A recent celebration at the Roots to Recovery community garden in Luton was an opportunity to highlight the healing power of the outdoors, says Vanessa Johnson.
Last month saw Luton service – and member of the Social Interest Group (SIG) – Penrose Roots to Recovery (Roots) host the town’s mayor Mahmood Hussain at a special celebration at the community garden. Roots has been awarded £413,004 over three years by the National Lottery Community Fund to engage with a minimum of 830 people in the local community who are experiencing mental and physical ill-health.
This will be achieved through its programme of outdoor-based workshops, training, and social groups and will enable the project to create exciting opportunities in Luton. One such opportunity is to increase growing spaces to enable Roots to produce even more fresh vegetables and fruits to support local people, families, food banks and community kitchens. The celebration included a lunch made from vegetables grown in the garden, along with speeches, a raffle and sales of vegetables, flowers and honey from the garden’s apiary. The day also served as an opportunity for potential volunteers to see first-hand the work involved in running the project.
‘We’ve all put a lot of effort into today so that the mayor, council members, partners, and other visitors can see what the project is about,’ said Roots service manager Samantha Smith. ‘We will use the lottery award to continue to provide much needed support to our members and wider community.’

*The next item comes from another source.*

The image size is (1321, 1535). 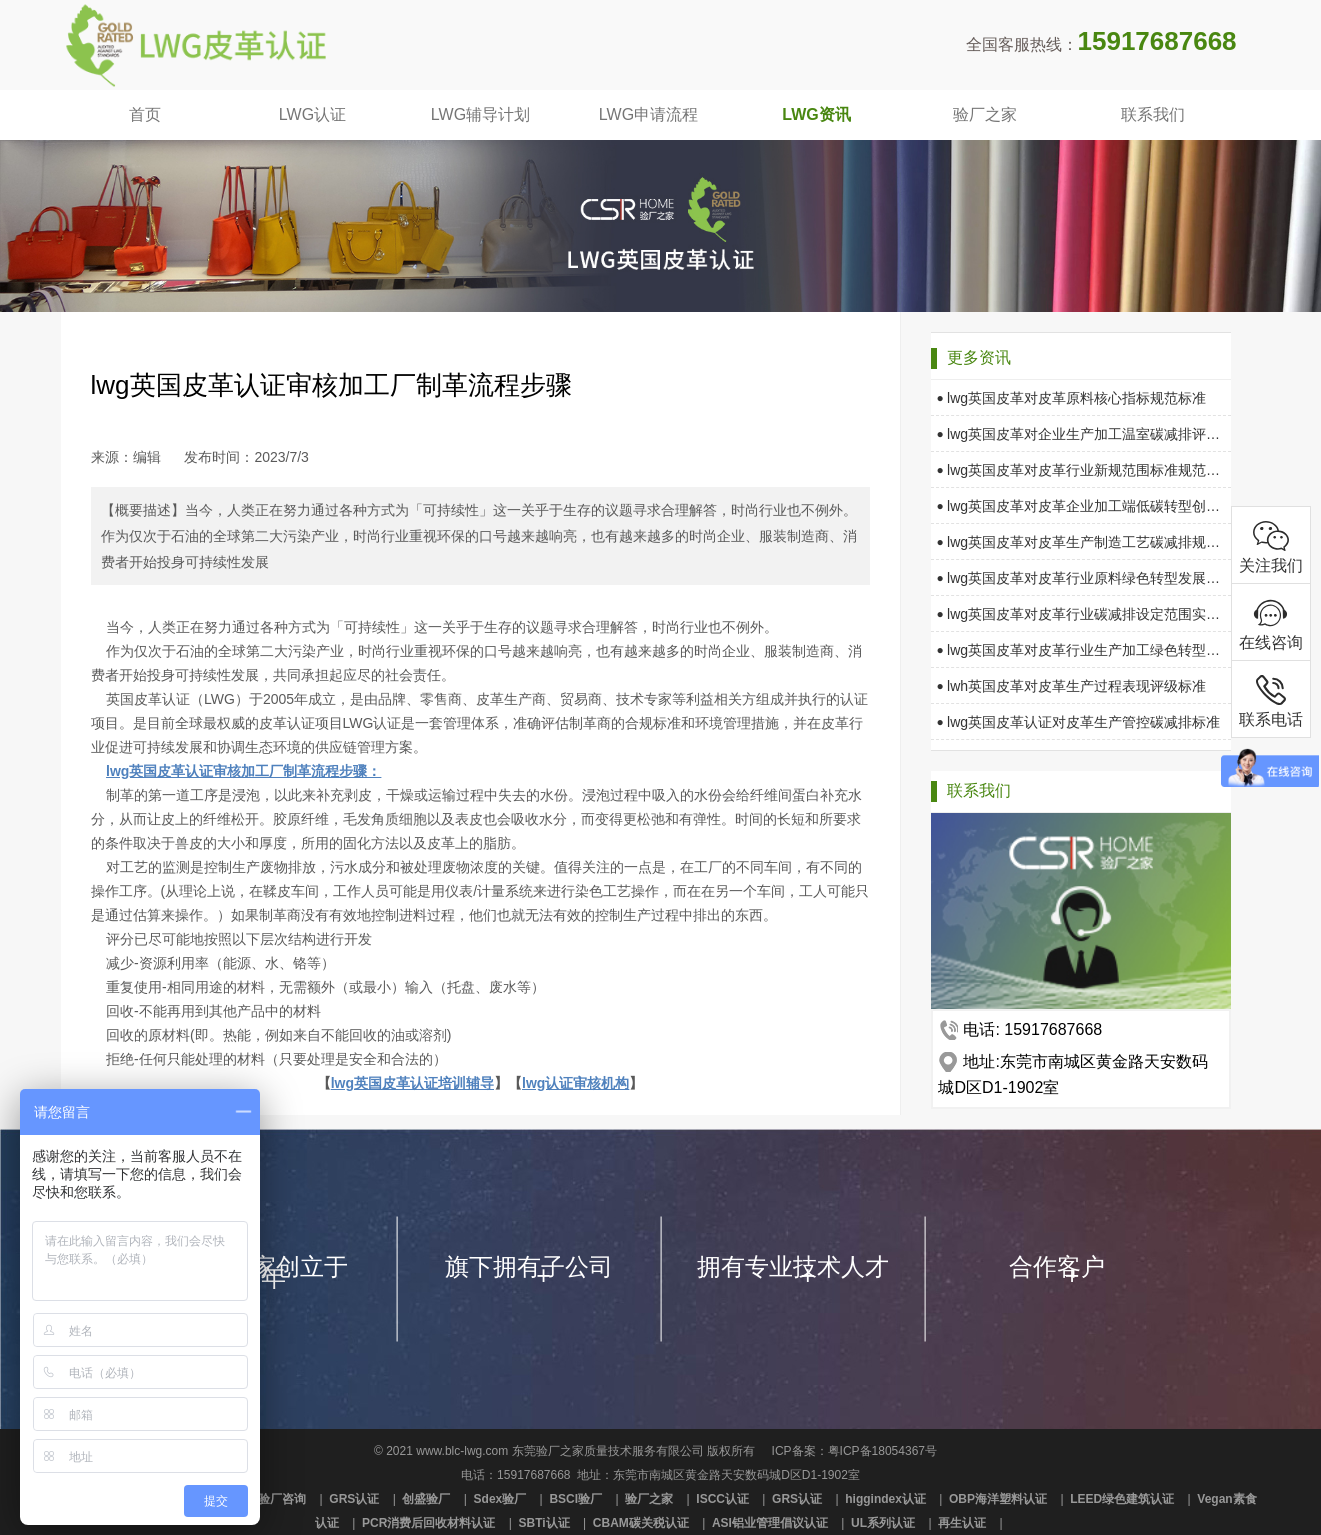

The funding ‘couldn’t have come at a better time’, said SIG CEO Gill Arukpe (above right centre, with cheque). ‘Roots has long proven itself to be a vital service but even more so during the pandemic when Roots’ volunteers grew and distributed food to people, many of whom couldn’t get to shops or order online due to their vulnerabilities. My thanks go out wholeheartedly to the National Lottery and its supporters, for helping us to ensure Roots will continue in Luton for years to come.’
Roots believes in the power of gardening to transform people’s physical and mental health, offering a range of opportunities to learn new skills, help reduce social isolation, and promote positive mental and physical wellbeing. Members and volunteers shared what Roots means to them, with many describing it as vital to their survival. For William, an ex-volunteer now employee, Roots is a true lifeline. ‘We grow two things at Roots – we grow plants, and we grow people,’ he said. ‘Seeing how people develop and grow from when they first arrive, shy, quiet, and withdrawn to becoming more outgoing and engaged is amazing.’
This was echoed by Roots’ very first member, Louie, who said that Roots means everything to him as it has brought him out of his shell and helped him to make lifelong friends, while Charlie stated that without Roots she doesn’t think that she would still be here. She’d been through a tough time during the pandemic and was contacted regularly by staff, who checked in with her to ensure that she knew they were there for her. She thanked the Lottery for ensuring that Roots ‘will continue to be around for a long time to come, so that it can be there for others like it was there for me’.
‘Everyone who comes through the gate is welcomed here, regardless of race, class, or gender,’ said William. ‘This lottery money will give us stability for the next three years to continue to help the people who need us.’
Also present at the event were local councillors Amjid Ali and David Franks, vice chair of SIG’s board of trustees Stuart Jenkin, CEO of Luton council Robin Porter and CIG CEO Gill Arukpe, along with SIG directors and staff, Roots members and volunteers, and representatives of Keech Hospice, The Counselling Foundation, the Probation Service, NHS, social prescribers and other VIPs, relatives and supporters.